US military spending increases

After bombing Venezuela, the Trump administration raised its war budget from $1.0 trillion, 47% of discretionary government spending in 2024, to $1.5 trillion!


In 2024, the US accounted for over 36% of the world’s military spending of $2.7 trillion! This exceeded the total expenditure of the next nine biggest spenders – China, Russia, Germany, India, UK, Saudi Arabia, Ukraine, France, and Japan!

China’s military budget for 2025 was $250-300 billion. Most others are US allies who have pledged to increase war spending from under 2% of GDP to 5%!

The US and its allies will be even further ahead despite pushing friends and foes to spend more. Fortune magazine projects that US spending will exceed that of the next 35 highest-spending countries combined!

Despite its huge economic costs, the hike is being justified as helping to achieve ‘peace through strength’. After all, bombing ten nations in Trump 2.0’s first year did not incur any significant American military casualties.


Borrowing for war

Early this year, Dean Baker warned that President Trump was planning to increase annual military spending by $600 billion. Just under 2% of GDP, the spending increase would be massive.


As Trump is more committed to cutting taxes than the US federal public debt, the “$600 billion increase in annual taxes would come to $6 trillion, roughly $45,000 per household” over the next decade.


The independent Committee for a Responsible Federal Budget projects federal debt for military spending will increase by $5.8 trillion over the next decade!

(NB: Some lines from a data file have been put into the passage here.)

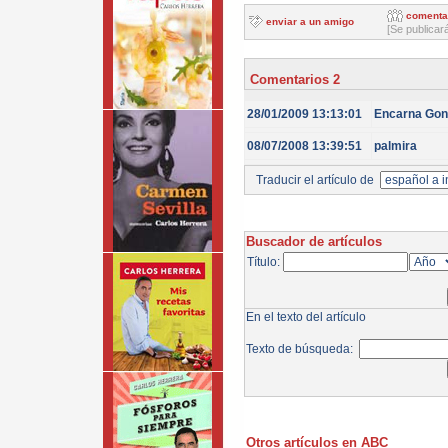
comenta
enviar a un amigo
[Se publicar
Comentarios 2
28/01/2009 13:13:01
Encarna Gon
08/07/2008 13:39:51
palmira
Traducir el artículo de
Buscador de artículos
Título:
En el texto del artículo
Texto de búsqueda:
Otros artículos en ABC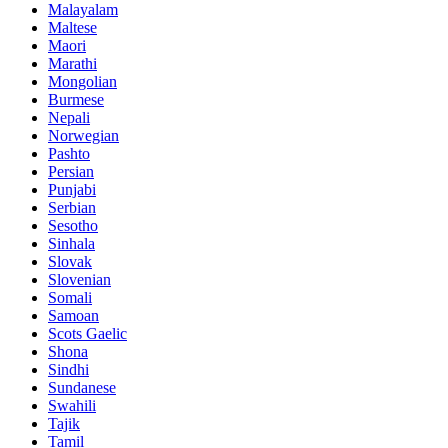
Malayalam
Maltese
Maori
Marathi
Mongolian
Burmese
Nepali
Norwegian
Pashto
Persian
Punjabi
Serbian
Sesotho
Sinhala
Slovak
Slovenian
Somali
Samoan
Scots Gaelic
Shona
Sindhi
Sundanese
Swahili
Tajik
Tamil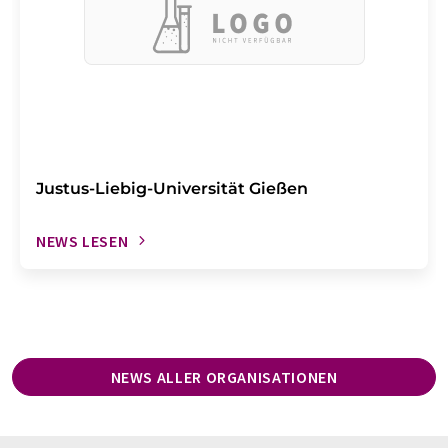
Justus-Liebig-Universität Gießen
NEWS LESEN
NEWS ALLER ORGANISATIONEN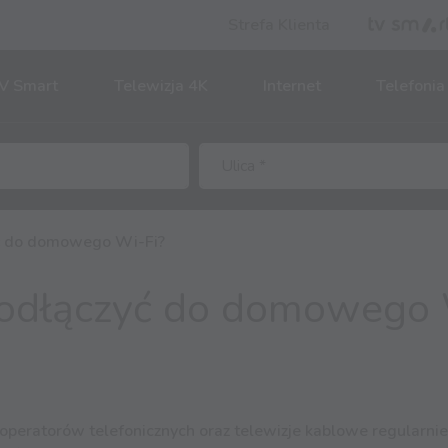
Strefa Klienta
V Smart
Telewizja 4K
Internet
Telefonia
yć do domowego Wi-Fi?
podłączyć do domowego 
peratorów telefonicznych oraz telewizje kablowe regularnie 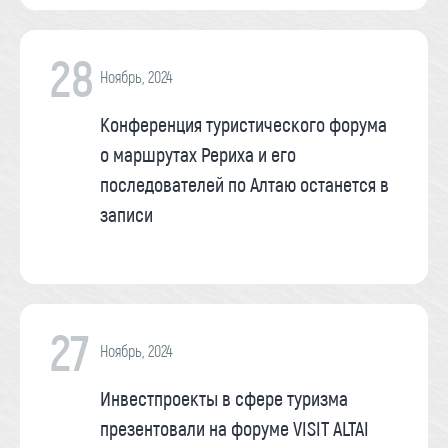
28
Ноябрь, 2024
Конференция туристического форума
о маршрутах Рериха и его
последователей по Алтаю останется в
записи
27
Ноябрь, 2024
Инвестпроекты в сфере туризма
презентовали на форуме VISIT ALTAI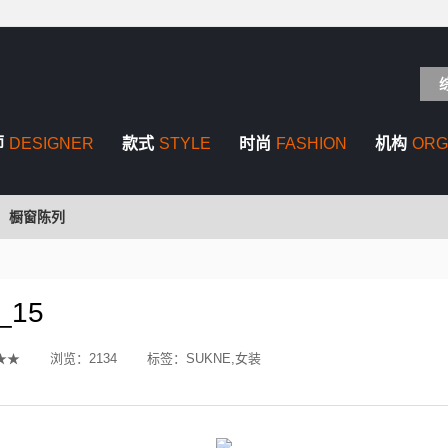
师
DESIGNER
款式
STYLE
时尚
FASHION
机构
ORG
橱窗陈列
_15
★★
浏览：
2134
标签：
SUKNE,女装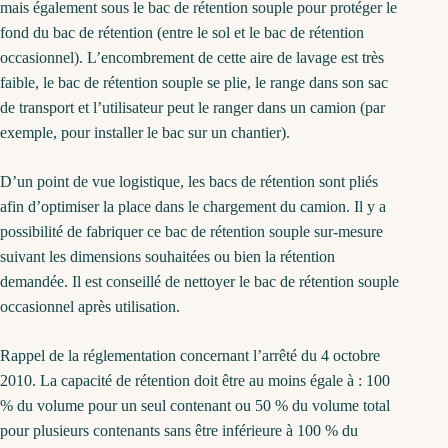
mais également sous le bac de rétention souple pour protéger le
fond du bac de rétention (entre le sol et le bac de rétention
occasionnel). L’encombrement de cette aire de lavage est très
faible, le bac de rétention souple se plie, le range dans son sac
de transport et l’utilisateur peut le ranger dans un camion (par
exemple, pour installer le bac sur un chantier).
D’un point de vue logistique, les bacs de rétention sont pliés
afin d’optimiser la place dans le chargement du camion. Il y a
possibilité de fabriquer ce bac de rétention souple sur-mesure
suivant les dimensions souhaitées ou bien la rétention
demandée. Il est conseillé de nettoyer le bac de rétention souple
occasionnel après utilisation.
Rappel de la réglementation concernant l’arrêté du 4 octobre
2010. La capacité de rétention doit être au moins égale à : 100
% du volume pour un seul contenant ou 50 % du volume total
pour plusieurs contenants sans être inférieure à 100 % du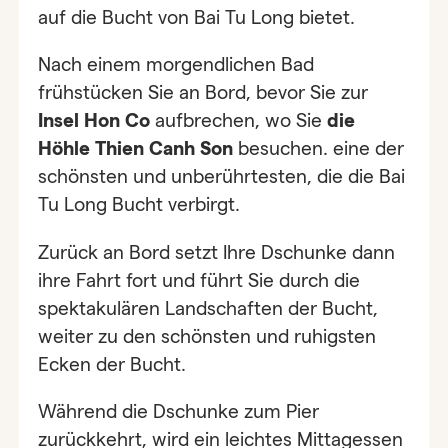
auf die Bucht von Bai Tu Long bietet.
Nach einem morgendlichen Bad
frühstücken Sie an Bord, bevor Sie zur
Insel Hon Co
aufbrechen, wo Sie
die
Höhle Thien Canh Son
besuchen. eine der
schönsten und unberührtesten, die die Bai
Tu Long Bucht verbirgt.
Zurück an Bord setzt Ihre Dschunke dann
ihre Fahrt fort und führt Sie durch die
spektakulären Landschaften der Bucht,
weiter zu den schönsten und ruhigsten
Ecken der Bucht.
Während die Dschunke zum Pier
zurückkehrt, wird ein leichtes Mittagessen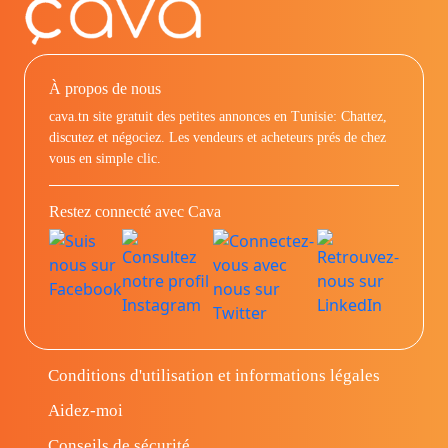
À propos de nous
cava.tn site gratuit des petites annonces en Tunisie: Chattez,
discutez et négociez. Les vendeurs et acheteurs prés de chez
vous en simple clic.
Restez connecté avec Cava
Conditions d'utilisation et informations légales
Aidez-moi
Conseils de sécurité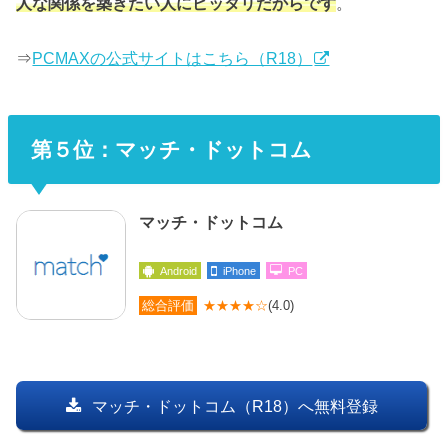
人な関係を築きたい人にピッタリだからです
。
⇒
PCMAXの公式サイトはこちら（R18）
第５位：マッチ・ドットコム
マッチ・ドットコム
Android
iPhone
PC
総合評価
★★★★☆
(4.0)
マッチ・ドットコム（R18）へ無料登録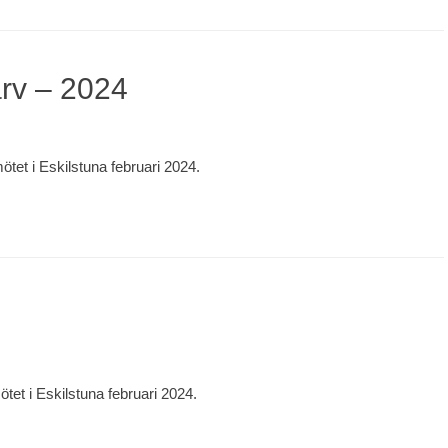
arv – 2024
et i Eskilstuna februari 2024.
et i Eskilstuna februari 2024.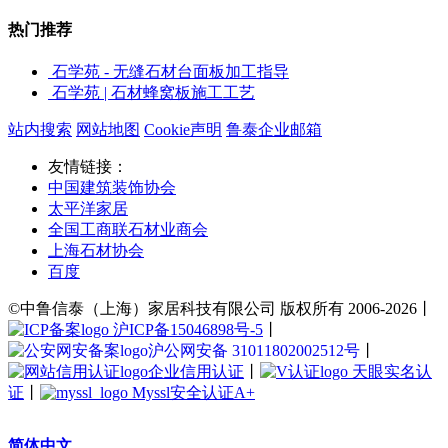
热门推荐
石学苑 - 无缝石材台面板加工指导
石学苑 | 石材蜂窝板施工工艺
站内搜索
网站地图
Cookie声明
鲁泰企业邮箱
友情链接：
中国建筑装饰协会
太平洋家居
全国工商联石材业商会
上海石材协会
百度
©中鲁信泰（上海）家居科技有限公司 版权所有 2006-2026丨
沪ICP备15046898号-5
丨
沪公网安备 31011802002512号
丨
企业信用认证
丨
天眼实名认
证
丨
Myssl安全认证A+
简体中文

Trump has long promised to cut US public debt, which is already equivalent to 120% of annual output, and not to increase the deficit! But this would require massive tax increases, impossible to raise with tariffs alone.


Worse, federal government debt, which Trump promised to cut, will rise. Meanwhile, 94% of his Big Beautiful Bill (BBB) tax cuts benefit the top 60%, with only 1% trickling down to the poorest fifth.


The top fifth nominally gets 69%, but only the top 5% will actually pay less! The bottom 95% will pay more tax, with low-income households paying relatively more for tariffs!


Trump’s Department of Government Efficiency (DOGE), led by Elon Musk, was supposed to cut federal government fraud, waste, and debt, but instead cut US growth in 2025’s last quarter.


While the BBB cut $186 billion of food aid for poorer Americans, rising war spending will mainly benefit US military-industrial complex cronies.


US consumers will pay more

Increased tariff rates would have to be impossibly high. And these would need to be even higher if exemptions are granted. Imports would fall sharply with such high tariffs.


Trump claimed additional tariff revenue would cover half a trillion dollars of additional military spending. He has long claimed other countries pay for tariffs.


With deindustrialisation over the past half-century, consumers have been buying more imports, paying for most tariff revenue.


Imports would fall sharply with such high tariffs. As many imports are intermediate goods used in manufacturing, high tariffs would hurt the industries Trump is claiming to promote.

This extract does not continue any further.